Birds Acute oral LD50 for bobwhite quail 3302 mg/kg. Dietary LC50 (8 d) for mallard ducks and bobwhite quail >5000 ppm. Fish LC50 (96 h) for rainbow trout 2.3, bluegill sunfish 3.6 mg/l. Daphnia EC50 (48 h) >57 mg/l. Algae EC50 (5 d) for Pseudokirchneriella subcapitata 0.48 mg/l. Other aquatic spp. EC50 (14 d) for Lemna 0.92 mg/l. Bees Not hazardous to bees when used as directed; LD50 >181 mg/bee. Worms LC50 (14 d) for earthworms 500-1000 ppm.

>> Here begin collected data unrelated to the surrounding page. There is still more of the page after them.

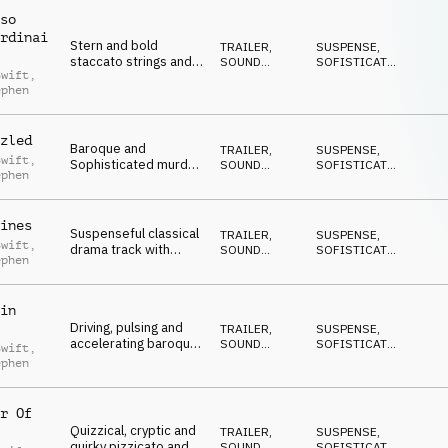
so
rdinai
Stern and bold
TRAILER
,
SUSPENSE
,
staccato strings and
SOUND
SOFISTICATO
,
Swift
,
plucks in a
DESIGN
EPICO
,
ephen
ANTICONFORMISTA
,
renaissance style with
DRAMMATICO
explosive cannon fire
and tricksy clicks
zled
Baroque and
TRAILER
,
SUSPENSE
,
Swift
,
Sophisticated murder
SOUND
SOFISTICATO
,
ephen
mystery mood with
DESIGN
EPICO
,
ANTICONFORMISTA
,
chamber strings,
DRAMMATICO
trailer slams and
ines
mechanical sfx
Suspenseful classical
TRAILER
,
SUSPENSE
,
Swift
,
drama track with
SOUND
SOFISTICATO
,
ephen
added trailer impact,
DESIGN
EPICO
,
ANTICONFORMISTA
,
perfect for scheming
DRAMMATICO
scoundrels and their
in
dastardly deeds
Driving, pulsing and
TRAILER
,
SUSPENSE
,
accelerating baroque
SOUND
SOFISTICATO
,
Swift
,
classical strings with
DESIGN
EPICO
,
ephen
ANTICONFORMISTA
,
building suspense
DRAMMATICO
r Of
Quizzical, cryptic and
TRAILER
,
SUSPENSE
,
quirky pizzicato and
SOUND
SOFISTICATO
,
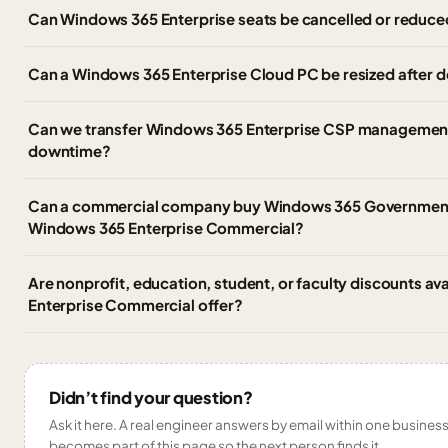
Can Windows 365 Enterprise seats be cancelled or reduce
Can a Windows 365 Enterprise Cloud PC be resized after
Can we transfer Windows 365 Enterprise CSP management 
downtime?
Can a commercial company buy Windows 365 Government,
Windows 365 Enterprise Commercial?
Are nonprofit, education, student, or faculty discounts av
Enterprise Commercial offer?
Didn’t find your question?
Ask it here. A real engineer answers by email within one business 
becomes part of this page so the next person finds it.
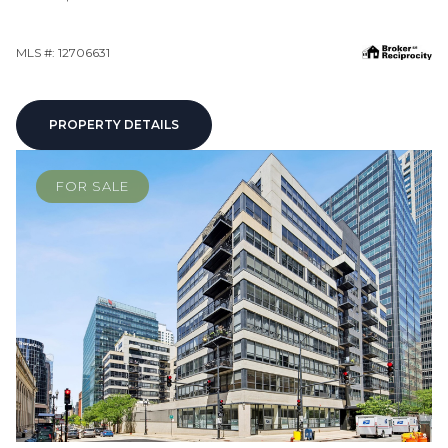
MLS #: 12706631
PROPERTY DETAILS
FOR SALE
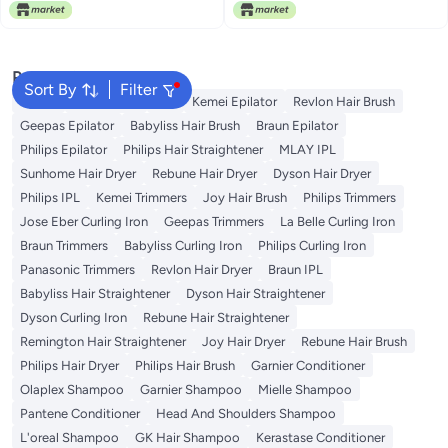
Free Delivery
Heat Distribution, Suitable for All
Free Delivery
Hair Types, Whether Fine, Thick
or Wavy, Suitable for Home Use
RED
Popular Searches
Sort By
Filter
Dyson
Rose Water
K18
Kemei Epilator
Revlon Hair Brush
Geepas Epilator
Babyliss Hair Brush
Braun Epilator
Philips Epilator
Philips Hair Straightener
MLAY IPL
Sunhome Hair Dryer
Rebune Hair Dryer
Dyson Hair Dryer
Philips IPL
Kemei Trimmers
Joy Hair Brush
Philips Trimmers
Jose Eber Curling Iron
Geepas Trimmers
La Belle Curling Iron
Braun Trimmers
Babyliss Curling Iron
Philips Curling Iron
Panasonic Trimmers
Revlon Hair Dryer
Braun IPL
Babyliss Hair Straightener
Dyson Hair Straightener
Dyson Curling Iron
Rebune Hair Straightener
Remington Hair Straightener
Joy Hair Dryer
Rebune Hair Brush
Philips Hair Dryer
Philips Hair Brush
Garnier Conditioner
Olaplex Shampoo
Garnier Shampoo
Mielle Shampoo
Pantene Conditioner
Head And Shoulders Shampoo
L'oreal Shampoo
GK Hair Shampoo
Kerastase Conditioner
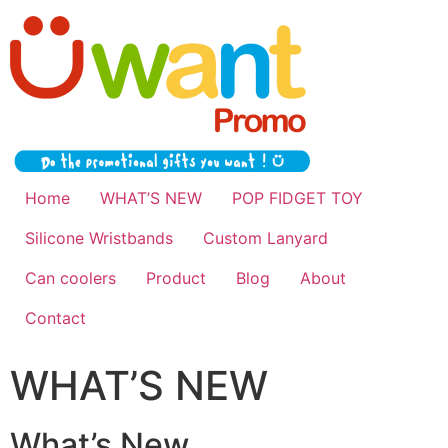
Home
WHAT’S NEW
POP FIDGET TOY
Silicone Wristbands
Custom Lanyard
Can coolers
Product
Blog
About
Contact
WHAT’S NEW
What’s New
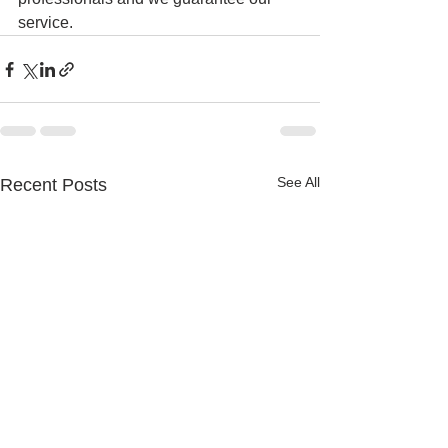
service. 
See All
Recent Posts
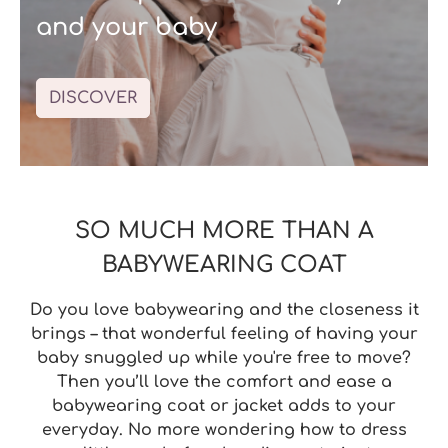
and your baby
DISCOVER
SO MUCH MORE THAN A
BABYWEARING COAT
Do you
love babywearing
and the closeness it
brings – that wonderful feeling of having your
baby snuggled up while you're free to move?
Then you’ll love the
comfort
and
ease
a
babywearing coat or jacket
adds to your
everyday. No more wondering how to dress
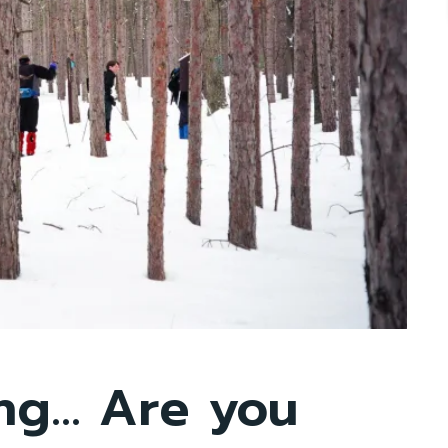
ing… Are you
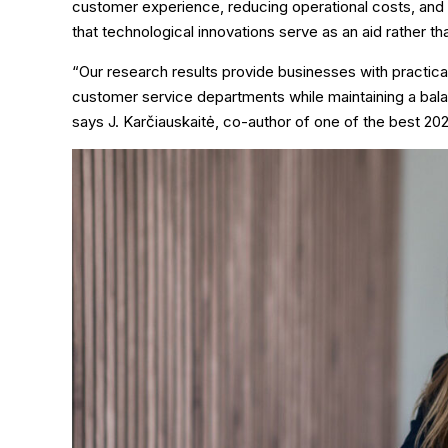
customer experience, reducing operational costs, and in
that technological innovations serve as an aid rather 
“Our research results provide businesses with practic
customer service departments while maintaining a ba
says J. Karčiauskaitė, co-author of one of the best 2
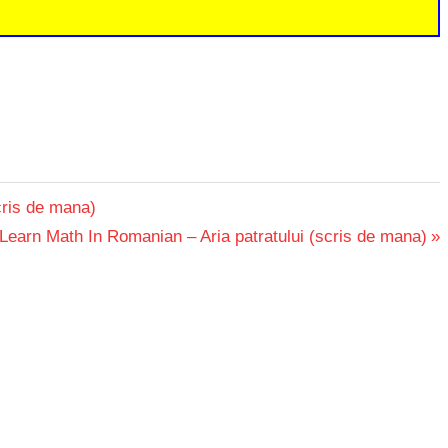
cris de mana)
Next
Learn Math In Romanian – Aria patratului (scris de mana)
Post:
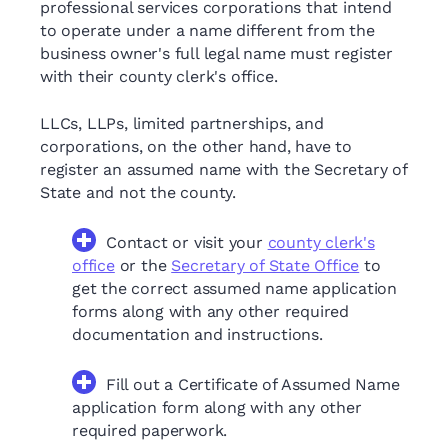
professional services corporations that intend
to operate under a name different from the
business owner's full legal name must register
with their county clerk's office.
LLCs, LLPs, limited partnerships, and
corporations, on the other hand, have to
register an assumed name with the Secretary of
State and not the county.
Contact or visit your
county clerk's
office
or the
Secretary of State Office
to
get the correct assumed name application
forms along with any other required
documentation and instructions.
Fill out a Certificate of Assumed Name
application form along with any other
required paperwork.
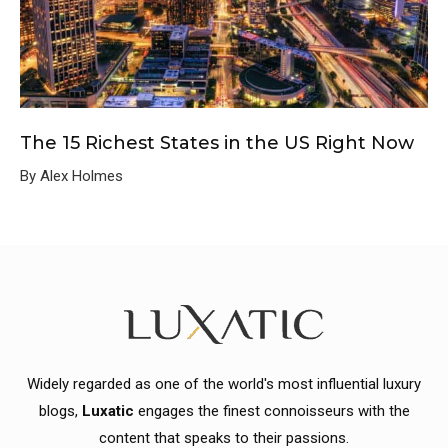
The 15 Richest States in the US Right Now
By Alex Holmes
Widely regarded as one of the world's most influential luxury
blogs,
Luxatic
engages the finest connoisseurs with the
content that speaks to their passions.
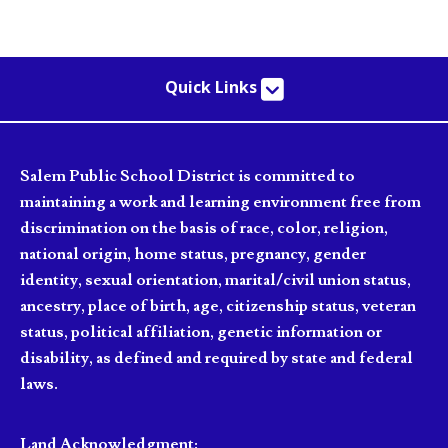
Quick Links
Salem Public School District is committed to
maintaining a work and learning environment free from
discrimination on the basis of race, color, religion,
national origin, home status, pregnancy, gender
identity, sexual orientation, marital/civil union status,
ancestry, place of birth, age, citizenship status, veteran
status, political affiliation, genetic information or
disability, as defined and required by state and federal
laws.
Land Acknowledgment:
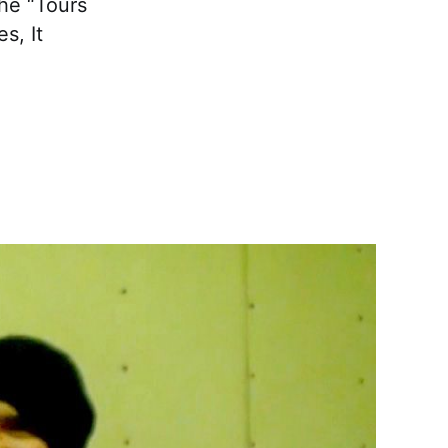
the “Tours
s, It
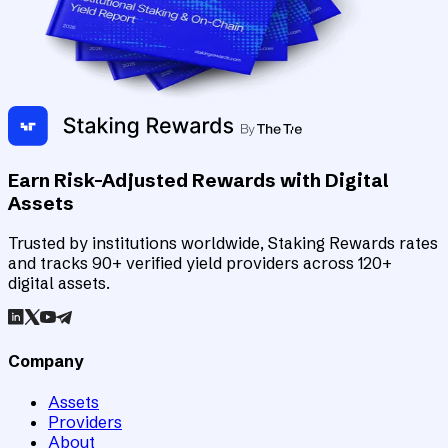
Earn Risk-Adjusted Rewards with Digital
Assets
Trusted by institutions worldwide, Staking Rewards rates
and tracks 90+ verified yield providers across 120+
digital assets.
Company
Assets
Providers
About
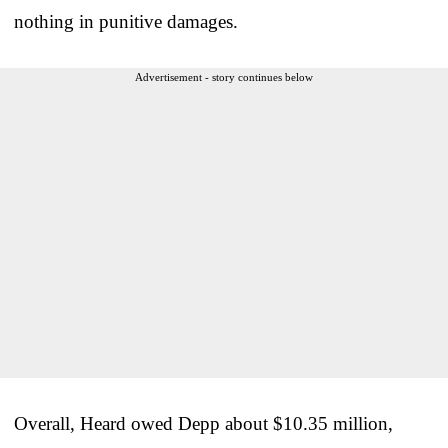
nothing in punitive damages.
Advertisement - story continues below
Overall, Heard owed Depp about $10.35 million,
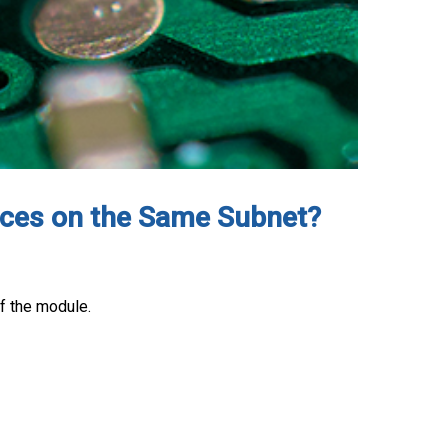
faces on the Same Subnet?
f the module.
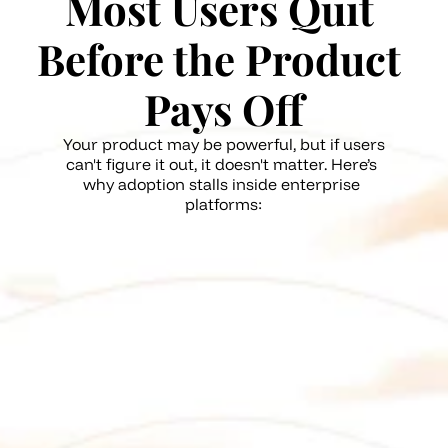
Most Users Quit 
Before the Product 
Pays Off
Your product may be powerful, but if users 
can't figure it out, it doesn't matter. Here’s 
why adoption stalls inside enterprise 
platforms:
Lack of in-the-moment support 
while exploring new features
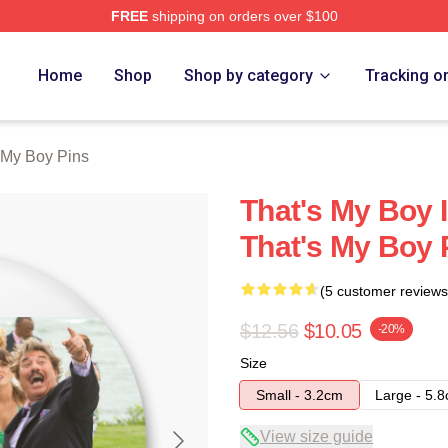
FREE
shipping on orders over $100
Merch Store
Home
Shop
Shop by category
Tracking o
 My Boy Pins
That's My Boy 
That's My Boy 
(5 customer reviews
$12.56
$10.05
-20%
Size
Small - 3.2cm
Large - 5.
View size guide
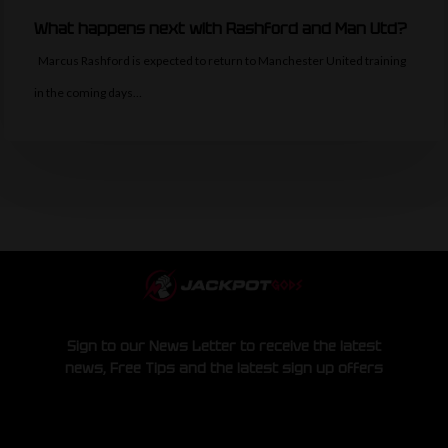
What happens next with Rashford and Man Utd?
Marcus Rashford is expected to return to Manchester United training
in the coming days…
Sign to our News Letter to receive the latest
news, Free Tips and the latest sign up offers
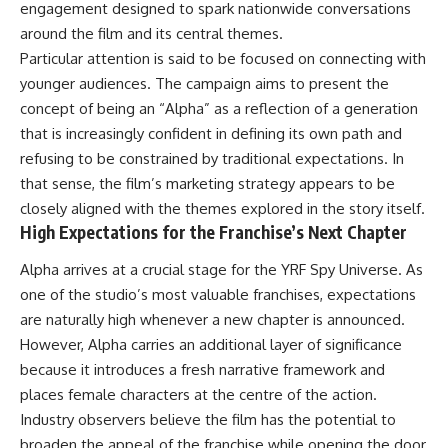
engagement designed to spark nationwide conversations
around the film and its central themes.
Particular attention is said to be focused on connecting with
younger audiences. The campaign aims to present the
concept of being an “Alpha” as a reflection of a generation
that is increasingly confident in defining its own path and
refusing to be constrained by traditional expectations. In
that sense, the film’s marketing strategy appears to be
closely aligned with the themes explored in the story itself.
High Expectations for the Franchise’s Next Chapter
Alpha arrives at a crucial stage for the YRF Spy Universe. As
one of the studio’s most valuable franchises, expectations
are naturally high whenever a new chapter is announced.
However, Alpha carries an additional layer of significance
because it introduces a fresh narrative framework and
places female characters at the centre of the action.
Industry observers believe the film has the potential to
broaden the appeal of the franchise while opening the door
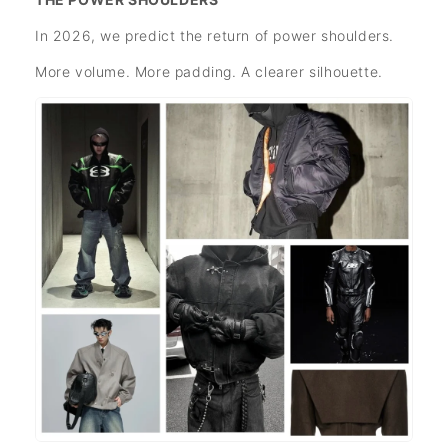
In 2026, we predict the return of power shoulders.
More volume. More padding. A clearer silhouette.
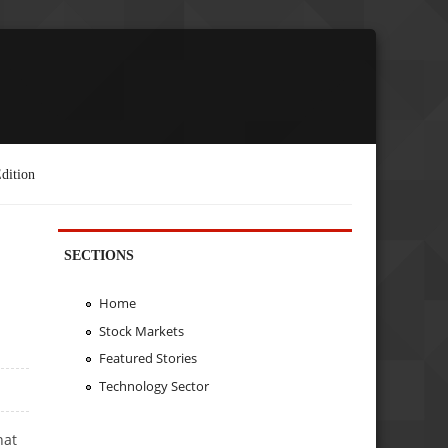
dition
SECTIONS
Home
Stock Markets
Featured Stories
Technology Sector
hat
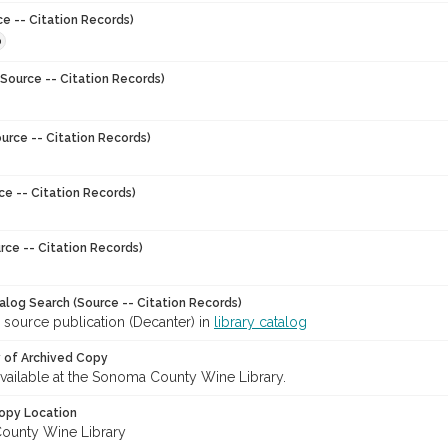
ce -- Citation Records)
0
Source -- Citation Records)
urce -- Citation Records)
ce -- Citation Records)
rce -- Citation Records)
talog Search (Source -- Citation Records)
 source publication (Decanter) in
library catalog
y of Archived Copy
 available at the Sonoma County Wine Library.
opy Location
ounty Wine Library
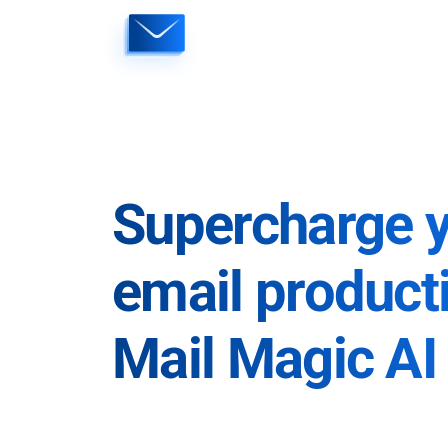
Skip
to
content
Supercharge 
email producti
Mail Magic AI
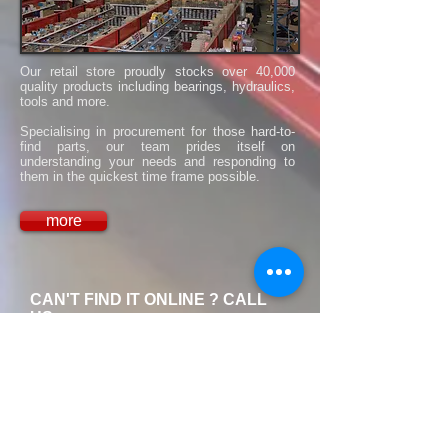
Our retail store proudly stocks over 40,000
quality products including bearings, hydraulics,
tools and more.
​Specialising in procurement for those hard-to-
find parts, our team prides itself on
understanding your needs and responding to
them in the quickest time frame possible.
more
CAN'T FIND IT ONLINE ? CALL
US.
We have over 40,000 Items in-
store, and if it's not in stock, we
will find it !
1300 321 829
Call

Animals Extensively metabolised in rats and eliminated mainly in urine and to a lesser extent faeces. Major metabolites in urine are p-hydroxylated carboxin sulfoxide, 4-acetamidophenol and its O-glucuronide. Plants Undergoes oxidation to carboxin sulfoxide and carboxin sulfone. Soil/Environment Soil DT50 <1 d (20 °C). Koc 71.